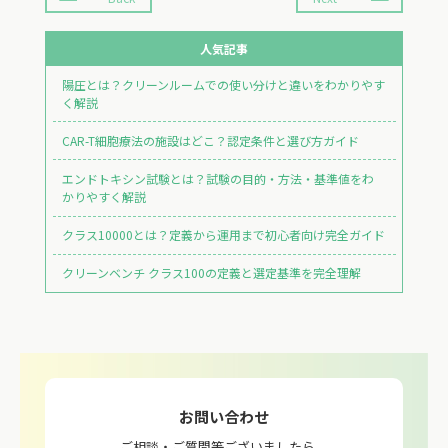
人気記事
陽圧とは？クリーンルームでの使い分けと違いをわかりやす
く解説
CAR-T細胞療法の施設はどこ？認定条件と選び方ガイド
エンドトキシン試験とは？試験の目的・方法・基準値をわ
かりやすく解説
クラス10000とは？定義から運用まで初心者向け完全ガイド
クリーンベンチ クラス100の定義と選定基準を完全理解
お問い合わせ
ご相談・ご質問等ございましたら、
-------------------------
AIM OF THE TASK: The "エンドトキシン試験とは？試験の目的・方法・基準値をわ" line through the last line above: set these down exactly and add nothing else.

YOUR RESPONSE:
エンドトキシン試験とは？試験の目的・方法・基準値をわ
かりやすく解説
クラス10000とは？定義から運用まで初心者向け完全ガイド
クリーンベンチ クラス100の定義と選定基準を完全理解
お問い合わせ
ご相談・ご質問等ございましたら、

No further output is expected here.